3. Insights from Genetic Studies: Mendelian randomization studies, such as those by Ference et al. (2017), have demonstrated that genetic variants associated with higher apoB levels confer a higher risk of coronary artery disease, independent of LDL cholesterol levels (JAMA Cardiology).

Clinical Implications

1. Guideline Recommendations: The European Society of Cardiology (ESC) and American Heart Association (AHA) recommend considering apoB as an additional risk marker, particularly in individuals with metabolic disorders or discordant lipid profiles.
2. Therapeutic Targets: Newer lipid-lowering therapies, such as PCSK9 inhibitors and antisense oligonucleotides targeting apoB (e.g., mipomersen), aim to reduce both LDL cholesterol and apoB levels, offering dual benefits in risk reduction.
3. Personalized Risk Stratification: ApoB measurements can refine cardiovascular risk assessment, enabling tailored interventions for high-risk individuals who might otherwise be missed by LDL cholesterol-centric approaches.

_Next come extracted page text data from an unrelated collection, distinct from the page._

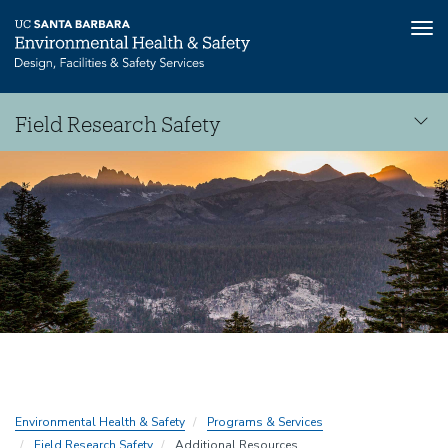
Tog
nav
Skip
Field Research Safety
to
main
Field
content
Research
Safety
Environmental Health & Safety
Programs & Services
Field Research Safety
Additional Resources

In conclusion, LDL cholesterol and apoB are intricately involved in the pathogenesis of cardiovascular disease. While LDL cholesterol remains a cornerstone of risk assessment and treatment, apoB provides critical insights into lipoprotein particle burden and atherogenic potential. Ongoing research and clinical advancements underscore the importance of integrating both metrics into comprehensive CVD management strategies.

Final thoughts

If you’re trying to cut down on foods high in saturated fats (meat, dairy, coconut oil, etc.) in order to lower your LDL cholesterol and ApoB, avoid replacing them with ultra processed foods and refined carbohydrates. Instead, choose from a wide variety of vegetables, fruits, legumes, whole grains, nuts, and seeds.